**Goal of the exercise:** Your answer must repeat all of the entries word for word, without any images.

**Available records:**

▼

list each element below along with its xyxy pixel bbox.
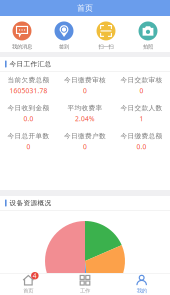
button[interactable]: 4 <box>0 274 57 295</box>
button[interactable]: 我的 <box>113 274 170 295</box>
staticText: 0.0 <box>137 142 147 151</box>
staticText: 0 <box>140 86 144 95</box>
staticText: 我的消息 <box>12 43 32 50</box>
button[interactable]: 工作 <box>57 274 113 295</box>
staticText: 拍照 <box>143 43 153 50</box>
staticText: 设备资源概况 <box>10 199 52 207</box>
staticText: 2.04% <box>75 114 95 123</box>
staticText: 0 <box>83 86 87 95</box>
staticText: 4 <box>33 271 37 280</box>
staticText: 0 <box>26 142 30 151</box>
button[interactable]: 我的消息 <box>1 16 43 52</box>
staticText: 我的 <box>137 288 147 294</box>
staticText: 今日工作汇总 <box>10 60 52 68</box>
staticText: 今日交款人数 <box>121 104 163 112</box>
staticText: 0 <box>83 142 87 151</box>
staticText: 今日收到金额 <box>7 104 49 112</box>
staticText: 平均收费率 <box>68 104 102 112</box>
staticText: 首页 <box>23 288 33 294</box>
staticText: 首页 <box>77 3 93 13</box>
staticText: 今日缴费审核 <box>64 76 106 84</box>
staticText: 今日缴费户数 <box>64 132 106 140</box>
staticText: 0.0 <box>23 114 33 123</box>
staticText: 签到 <box>59 43 69 50</box>
button[interactable]: 拍照 <box>127 16 169 52</box>
staticText: 工作 <box>80 288 90 294</box>
staticText: 今日缴费总额 <box>121 132 163 140</box>
staticText: 当前欠费总额 <box>7 76 49 84</box>
staticText: 今日总开单数 <box>7 132 49 140</box>
staticText: 1605031.78 <box>9 86 47 95</box>
staticText: 扫一扫 <box>98 43 114 50</box>
staticText: 1 <box>140 114 144 123</box>
button[interactable]: 签到 <box>43 16 85 52</box>
staticText: 今日交款审核 <box>121 76 163 84</box>
button[interactable]: 扫一扫 <box>85 16 127 52</box>
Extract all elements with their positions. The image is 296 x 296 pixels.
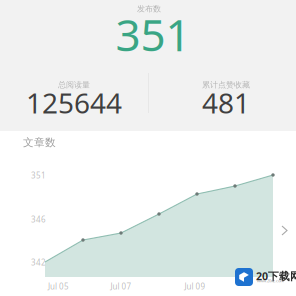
staticText: 346 xyxy=(31,214,46,225)
staticText: 351 xyxy=(31,170,46,181)
button[interactable]: Next xyxy=(274,218,295,243)
staticText: Jul 05 xyxy=(48,281,69,292)
staticText: 342 xyxy=(31,257,46,268)
staticText: 发布数 xyxy=(137,4,161,14)
staticText: Jul 07 xyxy=(110,281,132,292)
staticText: 481 xyxy=(202,84,250,121)
staticText: 20下载网 xyxy=(256,269,296,283)
staticText: Jul 09 xyxy=(184,281,206,292)
staticText: 累计点赞收藏 xyxy=(202,80,250,90)
staticText: 125644 xyxy=(26,84,122,121)
staticText: 总阅读量 xyxy=(58,80,90,90)
staticText: www.20xz.com xyxy=(257,278,284,283)
staticText: 351 xyxy=(116,5,190,63)
staticText: 文章数 xyxy=(23,136,56,149)
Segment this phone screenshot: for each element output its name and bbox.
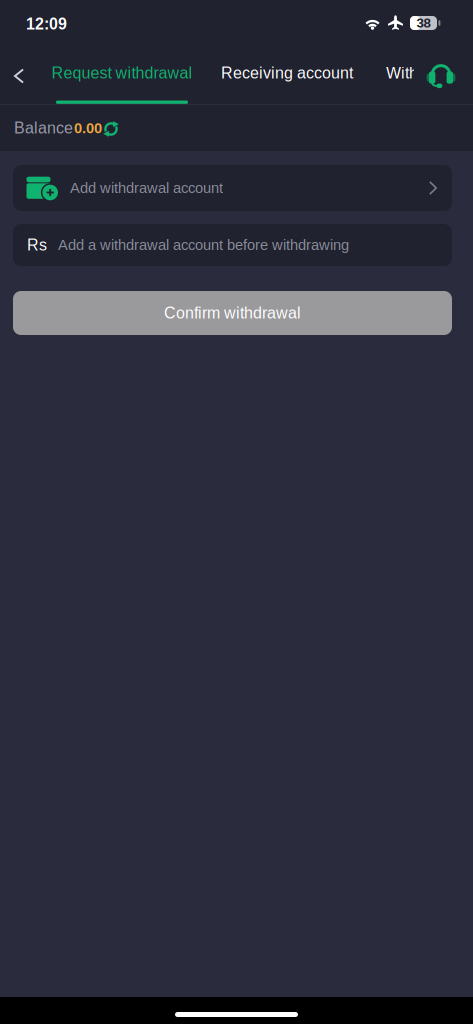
button[interactable]: Confirm withdrawal — [13, 291, 452, 335]
button[interactable]: Withdrawal record — [386, 55, 473, 91]
staticText: Withdrawal record — [386, 64, 473, 82]
button[interactable]: Refresh balance — [97, 115, 125, 143]
button[interactable]: Request withdrawal — [47, 60, 197, 104]
staticText: Balance — [14, 119, 73, 137]
staticText: Add a withdrawal account before withdraw… — [58, 237, 349, 253]
button[interactable]: Add withdrawal account — [13, 165, 452, 211]
staticText: Request withdrawal — [52, 64, 192, 82]
staticText: 38 — [416, 16, 430, 30]
staticText: 12:09 — [26, 15, 67, 33]
staticText: Rs — [27, 236, 47, 254]
staticText: Receiving account — [221, 64, 353, 82]
button[interactable]: Customer support — [414, 54, 473, 95]
staticText: 0.00 — [74, 120, 102, 136]
button[interactable]: Back — [0, 54, 38, 98]
button[interactable]: Receiving account — [217, 55, 357, 91]
staticText: Add withdrawal account — [70, 180, 223, 196]
staticText: Confirm withdrawal — [164, 304, 301, 322]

▲

**Written response:**
list each element below along with its xyxy pixel bbox.
button[interactable]: 4 <box>0 274 57 295</box>
button[interactable]: 我的 <box>113 274 170 295</box>
staticText: 0.0 <box>137 142 147 151</box>
staticText: 0 <box>140 86 144 95</box>
staticText: 我的消息 <box>12 43 32 50</box>
button[interactable]: 工作 <box>57 274 113 295</box>
staticText: 拍照 <box>143 43 153 50</box>
staticText: 设备资源概况 <box>10 199 52 207</box>
staticText: 2.04% <box>75 114 95 123</box>
staticText: 0 <box>83 86 87 95</box>
staticText: 4 <box>33 271 37 280</box>
staticText: 0 <box>26 142 30 151</box>
button[interactable]: 我的消息 <box>1 16 43 52</box>
staticText: 我的 <box>137 288 147 294</box>
staticText: 今日工作汇总 <box>10 60 52 68</box>
staticText: 今日交款人数 <box>121 104 163 112</box>
staticText: 0 <box>83 142 87 151</box>
staticText: 今日收到金额 <box>7 104 49 112</box>
staticText: 平均收费率 <box>68 104 102 112</box>
staticText: 首页 <box>23 288 33 294</box>
staticText: 首页 <box>77 3 93 13</box>
staticText: 今日缴费审核 <box>64 76 106 84</box>
staticText: 今日缴费户数 <box>64 132 106 140</box>
staticText: 0.0 <box>23 114 33 123</box>
staticText: 签到 <box>59 43 69 50</box>
button[interactable]: 拍照 <box>127 16 169 52</box>
staticText: 工作 <box>80 288 90 294</box>
staticText: 今日缴费总额 <box>121 132 163 140</box>
staticText: 当前欠费总额 <box>7 76 49 84</box>
staticText: 今日总开单数 <box>7 132 49 140</box>
staticText: 1605031.78 <box>9 86 47 95</box>
staticText: 扫一扫 <box>98 43 114 50</box>
staticText: 1 <box>140 114 144 123</box>
button[interactable]: 签到 <box>43 16 85 52</box>
staticText: 今日交款审核 <box>121 76 163 84</box>
button[interactable]: 扫一扫 <box>85 16 127 52</box>
Extract all elements with their positions. The image is 296 x 296 pixels.
staticText: 346 xyxy=(31,214,46,225)
staticText: 351 xyxy=(31,170,46,181)
button[interactable]: Next xyxy=(274,218,295,243)
staticText: Jul 05 xyxy=(48,281,69,292)
staticText: 342 xyxy=(31,257,46,268)
staticText: 发布数 xyxy=(137,4,161,14)
staticText: Jul 07 xyxy=(110,281,132,292)
staticText: 481 xyxy=(202,84,250,121)
staticText: 20下载网 xyxy=(256,269,296,283)
staticText: Jul 09 xyxy=(184,281,206,292)
staticText: 累计点赞收藏 xyxy=(202,80,250,90)
staticText: 125644 xyxy=(26,84,122,121)
staticText: 总阅读量 xyxy=(58,80,90,90)
staticText: www.20xz.com xyxy=(257,278,284,283)
staticText: 351 xyxy=(116,5,190,63)
staticText: 文章数 xyxy=(23,136,56,149)
Segment this phone screenshot: for each element output its name and bbox.
button[interactable]: Confirm withdrawal — [13, 291, 452, 335]
button[interactable]: Withdrawal record — [386, 55, 473, 91]
staticText: Withdrawal record — [386, 64, 473, 82]
button[interactable]: Refresh balance — [97, 115, 125, 143]
button[interactable]: Request withdrawal — [47, 60, 197, 104]
staticText: Balance — [14, 119, 73, 137]
staticText: Add a withdrawal account before withdraw… — [58, 237, 349, 253]
button[interactable]: Add withdrawal account — [13, 165, 452, 211]
staticText: Request withdrawal — [52, 64, 192, 82]
staticText: 38 — [416, 16, 430, 30]
staticText: 12:09 — [26, 15, 67, 33]
staticText: Rs — [27, 236, 47, 254]
staticText: Receiving account — [221, 64, 353, 82]
button[interactable]: Customer support — [414, 54, 473, 95]
staticText: 0.00 — [74, 120, 102, 136]
button[interactable]: Back — [0, 54, 38, 98]
button[interactable]: Receiving account — [217, 55, 357, 91]
staticText: Add withdrawal account — [70, 180, 223, 196]
staticText: Confirm withdrawal — [164, 304, 301, 322]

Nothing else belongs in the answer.